Many Ohio deer hunters don't pay much attention to crop reports though following the paper trail of what grain is being retrieved from the field is still of vital importance.
Just ask Mike Tonkovich, the Ohio Division of Wildlife's deer management administrator.
The reason Tonkovich is interested in how much corn is being harvested and how much soybeans are still left to be plucked is because these crops help determine how many deer are killed by hunters.

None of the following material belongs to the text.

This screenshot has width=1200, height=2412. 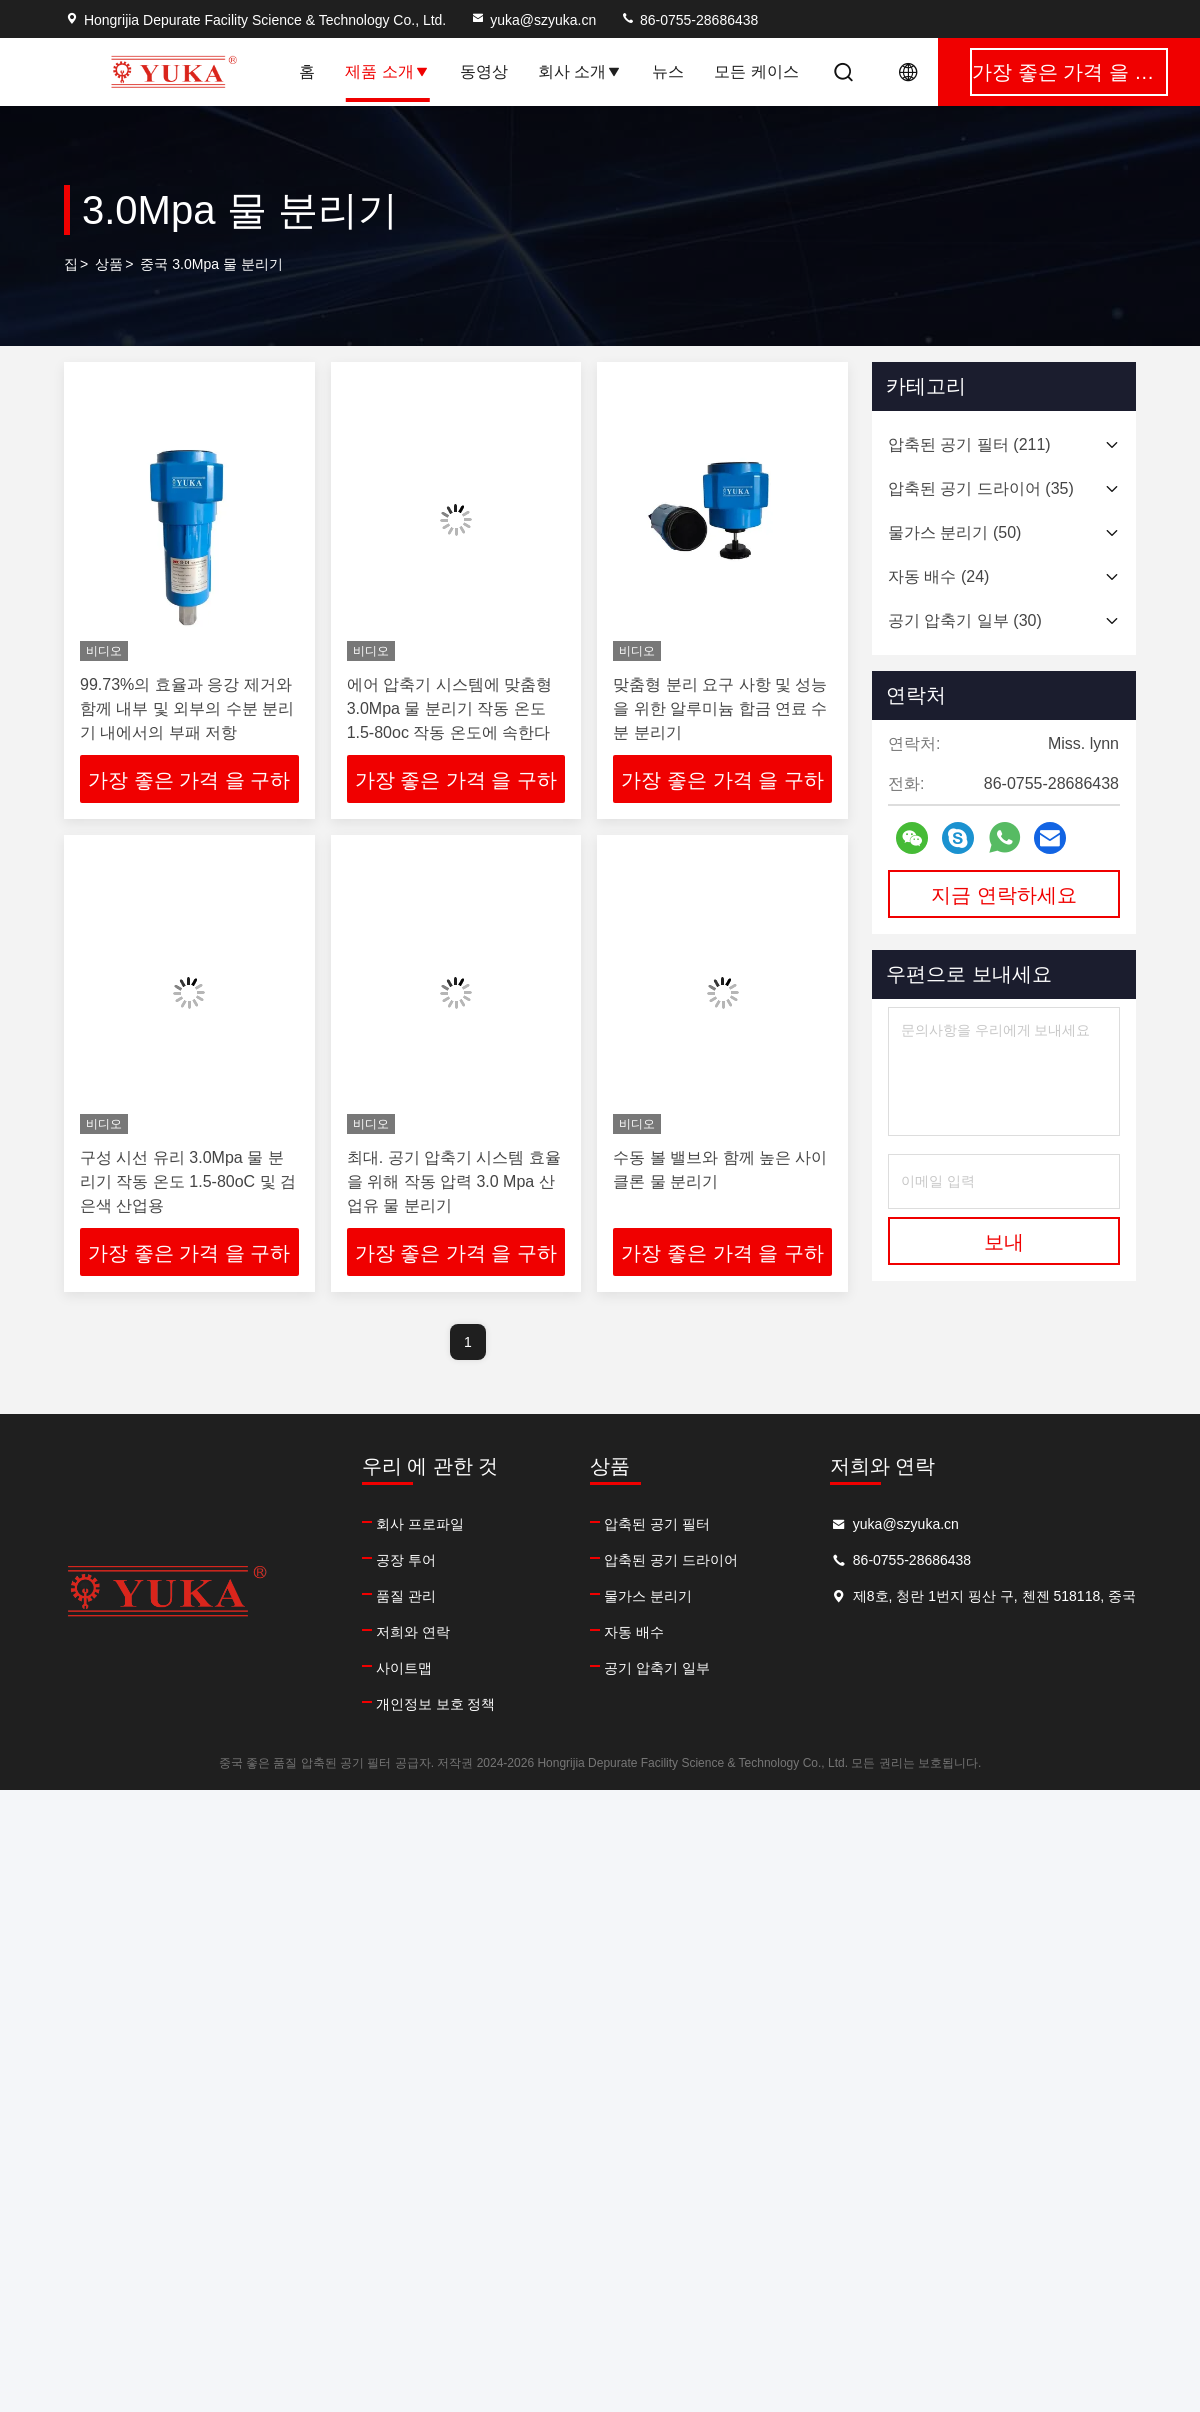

Particularly firearms deer hunters.
The more standing corn that remains come the start of Ohio's deer firearms-hunting season - set for Nov. 29 - the many more places a white-tail has to hide in, Tonkovich says.
Give a deer a large chunk of unharvested corn and the animal will virtually disappear from sight. And toward the back end of the gun season a whole mess of hard-pressed deer will find sanctuary in a corn field. Only if they are booted out by a drive or a slow-moving solo hunter will the deer bolt for the hunter-filled woods.

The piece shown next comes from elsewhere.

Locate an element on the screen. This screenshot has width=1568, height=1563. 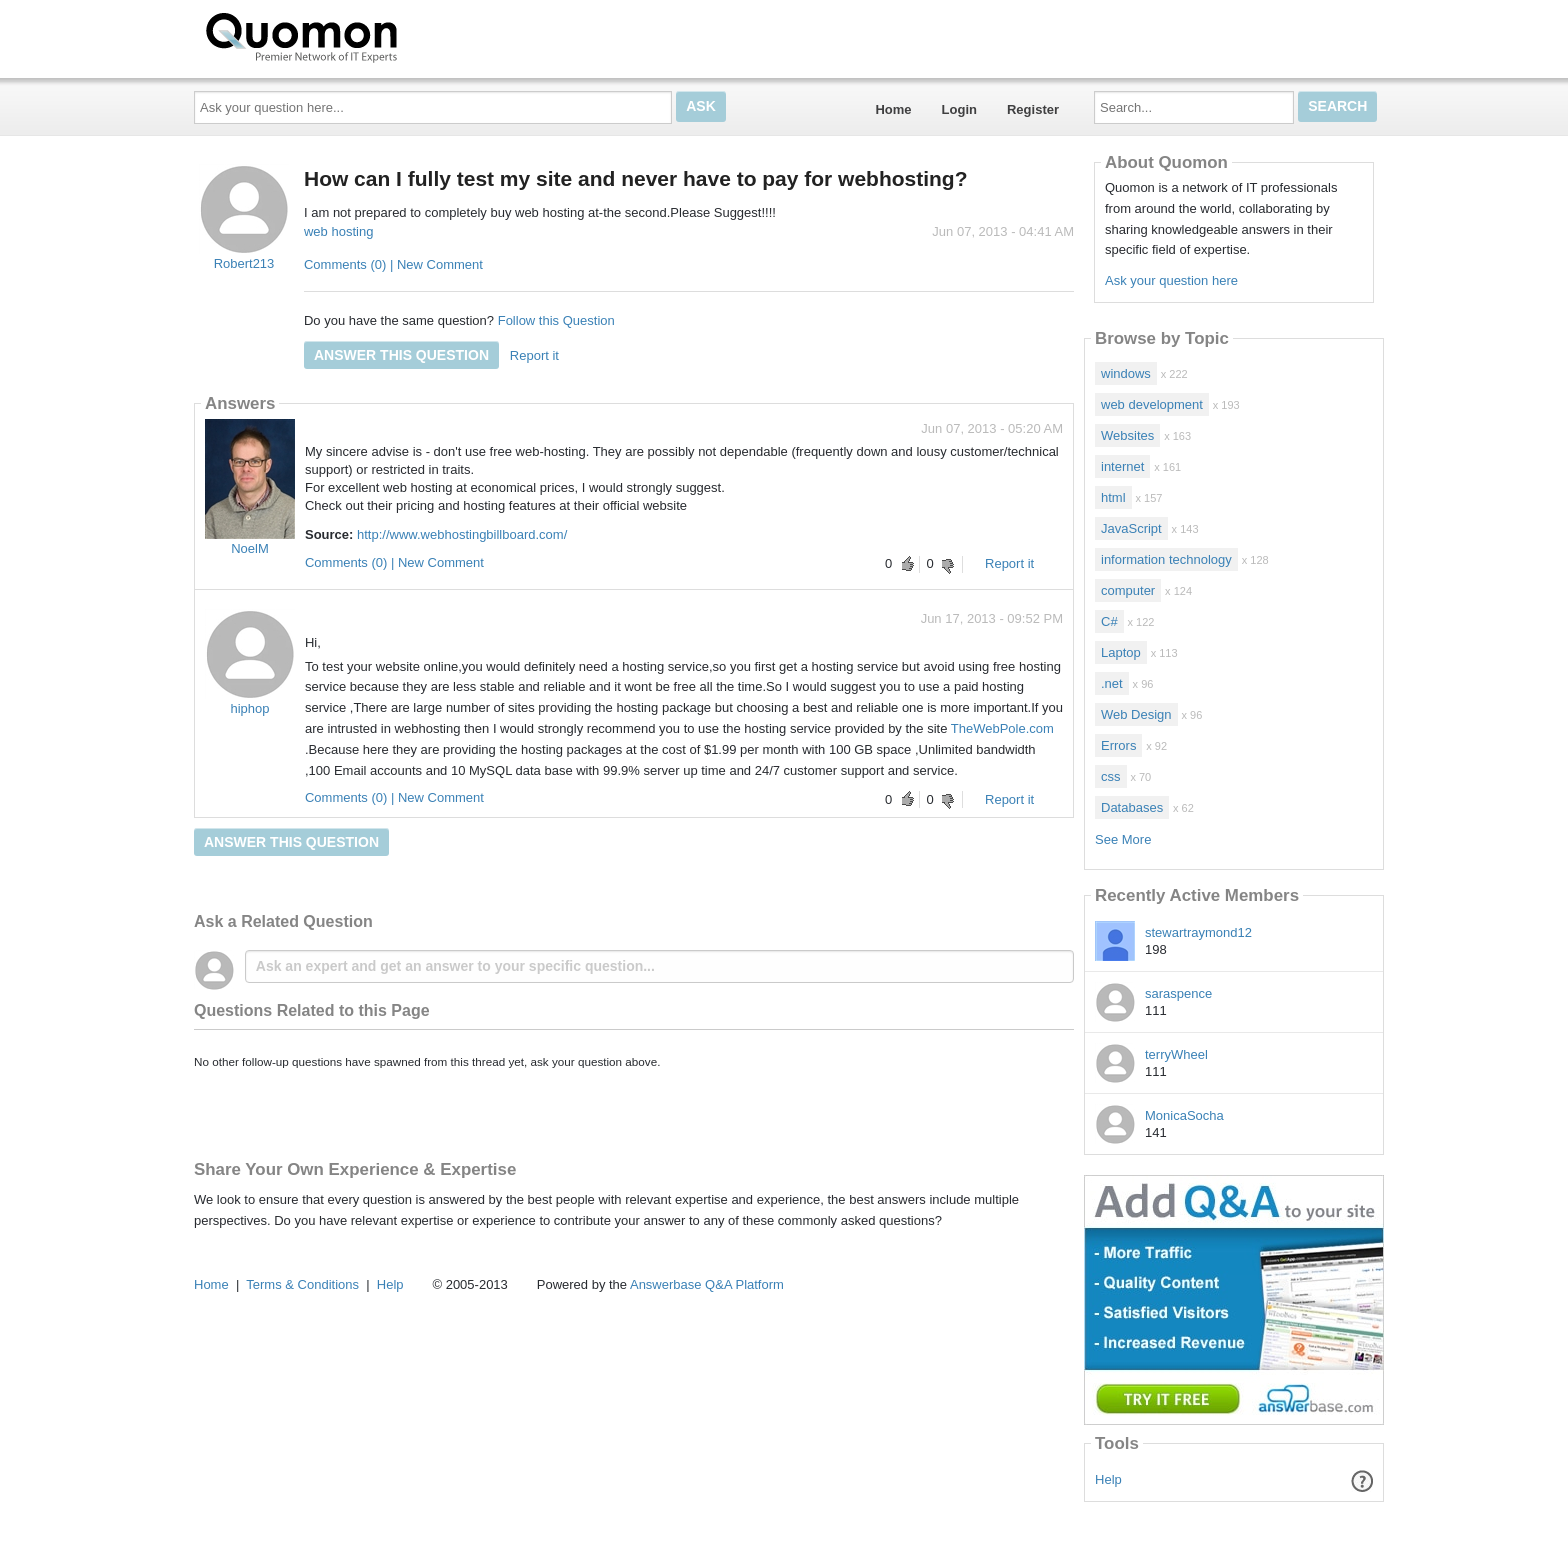
Home is located at coordinates (893, 109).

And while the news has proven bad for archery hunters this fall because of the massive crop of white oak acorns, the take on the harvest of corn should encourage gun hunters at the very least.
The most recent weekly crop report issued jointly by the U.S. Department of Agriculture and the Ohio Department of Agriculture shows that 64 percent of the corn used for grain has been harvested. That's well ahead of the long-term five-year average of 23 percent, which indicates that Ohio's deer herd is experiencing shrinking hiding places.
Also, 80 percent of the state's soybean crop has been picked, compared to 59 percent for the five-year average. And while deer don't hide in soybean fields they do eat the bean pods. Thus, the deer have less agricultural grain to munch on at night.